You need intuition for these concepts --- we will use them to inform chart choices, not to derive proofs.

  • [ ] Mean, median, mode --- You know what they measure and when each is appropriate.
  • [ ] Distributions --- You understand that data has a shape (normal, skewed, bimodal, uniform) and can sketch a rough histogram.
  • [ ] Variance and standard deviation --- You understand them as measures of spread.
  • [ ] Correlation --- You understand positive, negative, and zero correlation at an intuitive level.
  • [ ] Percentiles and quartiles --- You can interpret a box plot.
  • [ ] Categorical vs. numerical data --- You know the difference and can give examples of each.
  • [ ] Sample vs. population --- You understand that data is usually a sample and that summaries are estimates.
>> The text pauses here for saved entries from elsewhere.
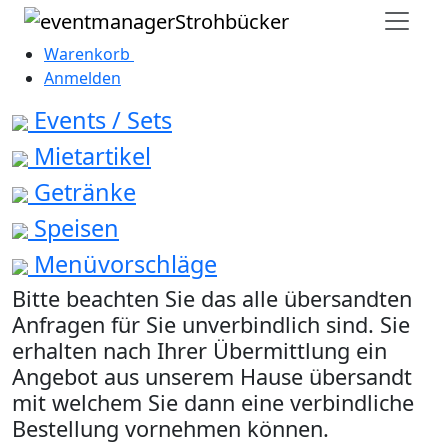
Warenkorb
0
Anmelden
Events / Sets
Mietartikel
Getränke
Speisen
Menüvorschläge
Bitte beachten Sie das alle übersandten
Anfragen für Sie unverbindlich sind. Sie
erhalten nach Ihrer Übermittlung ein
Angebot aus unserem Hause übersandt
mit welchem Sie dann eine verbindliche
Bestellung vornehmen können.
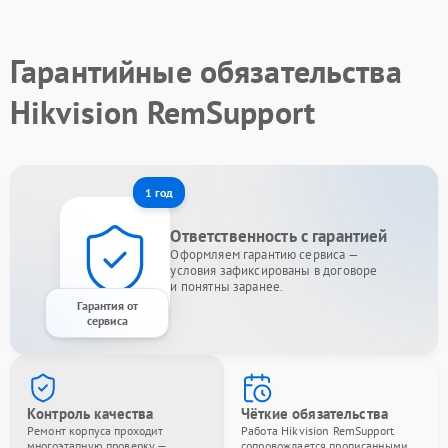
Гарантийные обязательства
Hikvision RemSupport
1 год
Ответственность с гарантией
Оформляем гарантию сервиса —
условия зафиксированы в договоре
и понятны заранее.
Гарантия от
сервиса
Контроль качества
Чёткие обязательства
Ремонт корпуса проходит
Работа Hikvision RemSupport
многоэтапную проверку —
сопровождается прописанными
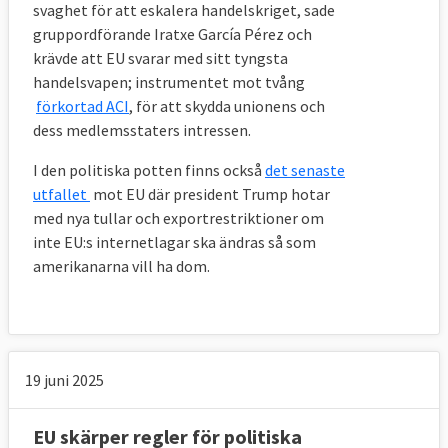
svaghet för att eskalera handelskriget, sade
gruppordförande Iratxe García Pérez och
krävde att EU svarar med sitt tyngsta
handelsvapen; instrumentet mot tvång
förkortad ACI
, för att skydda unionens och
dess medlemsstaters intressen.
I den politiska potten finns också
det senaste
utfallet
mot EU där president Trump hotar
med nya tullar och
exportrestriktioner om
inte EU:s internetlagar ska ändras så som
amerikanarna vill ha dom.
19 juni 2025
EU skärper regler för politiska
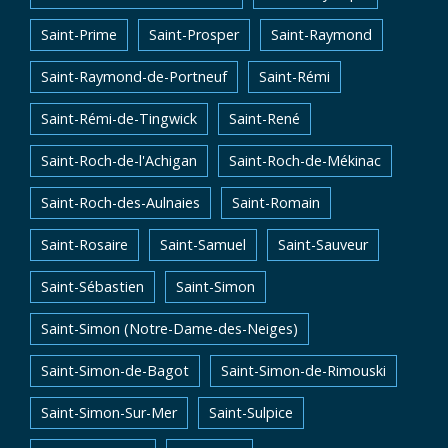
Saint-Prime
Saint-Prosper
Saint-Raymond
Saint-Raymond-de-Portneuf
Saint-Rémi
Saint-Rémi-de-Tingwick
Saint-René
Saint-Roch-de-l'Achigan
Saint-Roch-de-Mékinac
Saint-Roch-des-Aulnaies
Saint-Romain
Saint-Rosaire
Saint-Samuel
Saint-Sauveur
Saint-Sébastien
Saint-Simon
Saint-Simon (Notre-Dame-des-Neiges)
Saint-Simon-de-Bagot
Saint-Simon-de-Rimouski
Saint-Simon-Sur-Mer
Saint-Sulpice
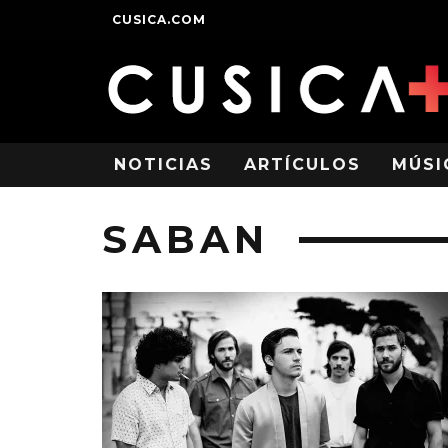
CUSICA.COM
NOTICIAS
ARTÍCULOS
MÚSI
SABAN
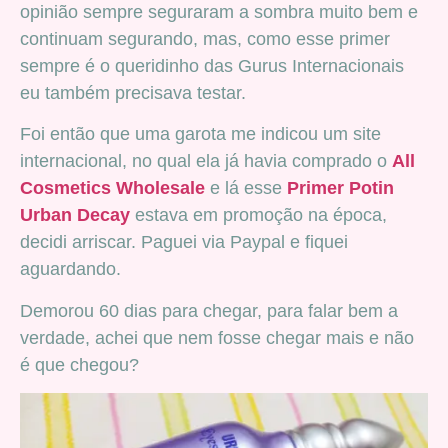
opinião sempre seguraram a sombra muito bem e
continuam segurando, mas, como esse primer
sempre é o queridinho das Gurus Internacionais
eu também precisava testar.
Foi então que uma garota me indicou um site
internacional, no qual ela já havia comprado o
All
Cosmetics Wholesale
e lá esse
Primer Potin
Urban Decay
estava em promoção na época,
decidi arriscar. Paguei via Paypal e fiquei
aguardando.
Demorou 60 dias para chegar, para falar bem a
verdade, achei que nem fosse chegar mais e não
é que chegou?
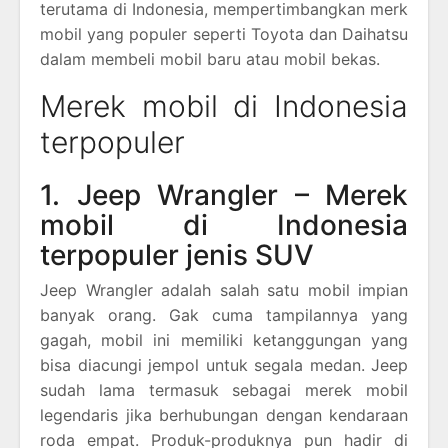
terutama di Indonesia, mempertimbangkan merk
mobil yang populer seperti Toyota dan Daihatsu
dalam membeli mobil baru atau mobil bekas.
Merek mobil di Indonesia
terpopuler
1. Jeep Wrangler – Merek
mobil di Indonesia
terpopuler jenis SUV
Jeep Wrangler adalah salah satu mobil impian
banyak orang. Gak cuma tampilannya yang
gagah, mobil ini memiliki ketanggungan yang
bisa diacungi jempol untuk segala medan. Jeep
sudah lama termasuk sebagai merek mobil
legendaris jika berhubungan dengan kendaraan
roda empat. Produk-produknya pun hadir di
You do not need to know hypothesis testing, regression, Bayesian statistics, or any advanced statistical methods. When specialized statistical concepts appear (e.g., in Chapter 27 on statistical/scientific visualization), they are explained in context.


NOT Required

The following are explicitly not prerequisites. If you already have experience with them, great --- you will move faster through certain chapters. But the book assumes no prior knowledge of:

No matplotlib or Visualization Library Experience

We start from zero. Chapter 10 introduces matplotlib's architecture from the ground up. If you have never typed import matplotlib.pyplot as plt, that is perfectly fine. If you have, you will still learn things in Chapters 10--15 because we go far beyond the basic tutorial.

No Design Background

You do not need to have studied graphic design, typography, color theory, or visual communication. Parts I and II teach these from first principles, using perception science rather than artistic intuition. If you think "I'm not a visual person," this book was specifically written for you.

No Art or Drawing Ability

Data visualization is engineering, not art. You will never be asked to draw anything freehand. Every visual in this book is generated by code.

No Web Development

Interactive visualization chapters (Plotly, Altair, Streamlit, Dash) handle the HTML/JavaScript layer for you. You do not need to know HTML, CSS, or JavaScript. When web concepts arise (e.g., how Plotly renders in the browser), they are explained at the level needed.

No Command-Line Expertise

Basic terminal usage (running pip install, python script.py, jupyter notebook) is helpful but not assumed. The Prerequisites for each chapter note any command-line operations required.


Filling Gaps

If you identified gaps in the required prerequisites, here are recommended resources:

Python Fundamentals

  • Official Python Tutorial (docs.python.org/3/tutorial/) --- Free, authoritative, well-structured.
  • Automate the Boring Stuff with Python by Al Sweigart --- Excellent for practical Python fluency. Available free online.
  • Python Crash Course by Eric Matthes --- Well-paced introduction with good exercises.

pandas

  • pandas Documentation Getting Started Tutorials (pandas.pydata.org/docs/getting_started/) --- Official, well-maintained, covers all the basics.
  • Python for Data Analysis by Wes McKinney --- Written by the creator of pandas. Comprehensive and authoritative.
  • Kaggle Learn: Pandas (kaggle.com/learn/pandas) --- Free, short, exercise-driven.

Statistics Concepts

  • Naked Statistics by Charles Wheelan --- Intuitive, non-mathematical introduction to statistical thinking.
  • Khan Academy Statistics and Probability (khanacademy.org/math/statistics-probability) --- Free, video-based, self-paced.
  • OpenIntro Statistics (openintro.org/book/os/) --- Free textbook, more rigorous but still accessible.

Environment Setup

  • Real Python: Installing Python (realpython.com/installing-python/) --- Platform-specific guides.
  • JupyterLab Documentation (jupyterlab.readthedocs.io/) --- Getting started with notebooks.

Environment Checklist

Before starting Chapter 1, confirm that you can:

  1. [ ] Open a terminal and run python --version (shows 3.11 or later).
  2. [ ] Create and activate a virtual environment.
  3. [ ] Run pip install pandas numpy matplotlib successfully.
  4. [ ] Open a Jupyter notebook and execute a cell containing import pandas as pd; print(pd.__version__).
  5. [ ] Load a CSV file in pandas and display the first five rows.

If all five checks pass, you are ready to begin. Turn to Chapter 1.